I work in the Flatiron Building. Lately, they’ve been repairing the ornate terra cotta bits around the top. Most recently they’ve been working on the—okay, I’m not sure of the exact term, but it’s a sort of a colonnade made of closely-spaced urn-shaped pillars or columns.
(Historical note: They almost certainly came from the Atlantic Terra Cotta Works of Tottenville, on Staten Island, which made a great deal of the ornate terra cotta cladding you can still see on Beaux Arts buildings in the Northeast.)

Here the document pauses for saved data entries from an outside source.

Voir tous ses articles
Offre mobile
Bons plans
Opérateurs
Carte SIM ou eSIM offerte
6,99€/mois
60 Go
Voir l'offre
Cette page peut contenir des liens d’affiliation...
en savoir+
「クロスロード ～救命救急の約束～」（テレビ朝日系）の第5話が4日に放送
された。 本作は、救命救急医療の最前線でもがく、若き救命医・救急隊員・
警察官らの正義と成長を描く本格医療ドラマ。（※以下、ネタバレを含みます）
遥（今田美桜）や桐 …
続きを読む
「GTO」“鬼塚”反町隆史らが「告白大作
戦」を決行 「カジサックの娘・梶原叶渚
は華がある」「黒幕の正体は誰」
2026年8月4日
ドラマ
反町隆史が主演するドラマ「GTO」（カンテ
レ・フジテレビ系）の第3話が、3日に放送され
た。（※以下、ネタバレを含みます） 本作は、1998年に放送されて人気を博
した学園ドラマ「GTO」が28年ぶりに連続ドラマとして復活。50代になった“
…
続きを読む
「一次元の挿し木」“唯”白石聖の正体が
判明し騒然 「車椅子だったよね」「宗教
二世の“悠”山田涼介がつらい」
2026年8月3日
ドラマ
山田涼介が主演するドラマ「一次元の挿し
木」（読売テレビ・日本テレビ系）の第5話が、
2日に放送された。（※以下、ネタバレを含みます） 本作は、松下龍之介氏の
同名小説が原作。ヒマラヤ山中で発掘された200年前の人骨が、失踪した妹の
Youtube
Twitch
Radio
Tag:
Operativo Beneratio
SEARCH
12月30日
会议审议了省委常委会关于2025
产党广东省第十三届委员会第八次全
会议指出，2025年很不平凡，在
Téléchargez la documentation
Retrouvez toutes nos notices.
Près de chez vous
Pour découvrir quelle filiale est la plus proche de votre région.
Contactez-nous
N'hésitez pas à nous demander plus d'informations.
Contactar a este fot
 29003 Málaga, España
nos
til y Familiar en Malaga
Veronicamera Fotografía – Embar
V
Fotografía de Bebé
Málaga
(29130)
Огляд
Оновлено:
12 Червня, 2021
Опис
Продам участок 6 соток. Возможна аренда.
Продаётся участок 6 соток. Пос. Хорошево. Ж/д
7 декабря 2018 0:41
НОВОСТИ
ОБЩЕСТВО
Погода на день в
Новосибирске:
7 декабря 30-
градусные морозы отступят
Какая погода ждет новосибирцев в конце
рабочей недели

Anyway, I recently had an errand to run up on the top floor, so I took a few minutes to nose round in the office space up there that’s being renovated. Outside the windows, workmen were pulling cracked or broken columns out of the colonnade and tossing them onto a heap. I opened the window, stuck my head out, and mustered up enough Spanish to say “Can I have one of those? I just want it for my garden.” They gave me a nice corner of a column. They’d have given me the entire bottom half of one, but I couldn’t possibly have carried it.

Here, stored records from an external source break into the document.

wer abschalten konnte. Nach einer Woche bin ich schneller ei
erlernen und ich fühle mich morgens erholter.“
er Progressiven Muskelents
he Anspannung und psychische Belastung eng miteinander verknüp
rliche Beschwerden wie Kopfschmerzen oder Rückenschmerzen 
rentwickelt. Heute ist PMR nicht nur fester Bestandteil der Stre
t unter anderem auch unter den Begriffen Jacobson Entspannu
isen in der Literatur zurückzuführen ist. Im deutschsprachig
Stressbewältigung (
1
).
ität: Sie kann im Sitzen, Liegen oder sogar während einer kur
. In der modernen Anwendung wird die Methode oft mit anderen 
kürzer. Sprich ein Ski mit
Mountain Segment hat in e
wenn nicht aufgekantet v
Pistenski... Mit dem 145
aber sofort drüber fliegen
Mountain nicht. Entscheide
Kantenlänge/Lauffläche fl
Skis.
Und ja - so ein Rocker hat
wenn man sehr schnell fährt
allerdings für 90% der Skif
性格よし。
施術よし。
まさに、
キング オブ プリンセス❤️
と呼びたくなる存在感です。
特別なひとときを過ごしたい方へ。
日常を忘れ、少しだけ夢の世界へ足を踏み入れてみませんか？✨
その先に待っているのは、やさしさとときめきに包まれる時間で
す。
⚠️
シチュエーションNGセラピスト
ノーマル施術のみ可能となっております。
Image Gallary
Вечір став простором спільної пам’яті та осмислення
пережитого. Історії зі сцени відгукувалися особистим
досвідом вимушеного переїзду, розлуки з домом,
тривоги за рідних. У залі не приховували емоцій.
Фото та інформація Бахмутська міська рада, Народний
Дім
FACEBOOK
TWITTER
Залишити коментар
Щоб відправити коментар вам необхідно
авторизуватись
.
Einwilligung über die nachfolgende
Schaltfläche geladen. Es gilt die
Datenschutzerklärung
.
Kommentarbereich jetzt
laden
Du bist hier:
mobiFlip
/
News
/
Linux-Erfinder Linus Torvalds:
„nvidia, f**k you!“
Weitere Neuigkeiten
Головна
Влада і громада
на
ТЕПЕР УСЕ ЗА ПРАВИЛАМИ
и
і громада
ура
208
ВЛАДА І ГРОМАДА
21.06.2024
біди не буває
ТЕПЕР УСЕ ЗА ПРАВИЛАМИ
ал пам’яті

My architectural bit was much admired, especially since you could see the workmen’s fingermarks in the fired clay on the inside of the pillar. It is now sitting in my dining room, from whence it will shortly be moved into the garden.

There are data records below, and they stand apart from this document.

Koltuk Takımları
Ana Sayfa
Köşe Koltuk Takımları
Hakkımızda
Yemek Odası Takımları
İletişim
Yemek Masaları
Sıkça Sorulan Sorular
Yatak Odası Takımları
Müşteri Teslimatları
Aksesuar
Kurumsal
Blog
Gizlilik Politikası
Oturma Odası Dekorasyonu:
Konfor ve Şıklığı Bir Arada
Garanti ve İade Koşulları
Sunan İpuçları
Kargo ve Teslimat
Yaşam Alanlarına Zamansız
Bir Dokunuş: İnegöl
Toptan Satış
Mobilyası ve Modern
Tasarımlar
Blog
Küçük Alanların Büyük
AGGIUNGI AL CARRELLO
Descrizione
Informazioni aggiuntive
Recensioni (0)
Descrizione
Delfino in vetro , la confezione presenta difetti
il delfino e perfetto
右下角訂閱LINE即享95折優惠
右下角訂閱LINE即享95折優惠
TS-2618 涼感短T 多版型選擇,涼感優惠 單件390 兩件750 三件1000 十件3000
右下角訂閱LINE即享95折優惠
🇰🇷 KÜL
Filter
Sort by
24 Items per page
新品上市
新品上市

Today I noticed a very large dumpster full of broken masonry sitting at the curb on the east side of the building. I went and poked around, and sure enough, there were some more nice fragments from those columns. I snagged a half-dozen, most of which have now been given to other Toroids to use as bookends or garden ornaments.
If you’re the scrounging sort, are in New York, and would fancy a historical bit of ornamental terra cotta, the dumpster’s on the east side of the building. Act now.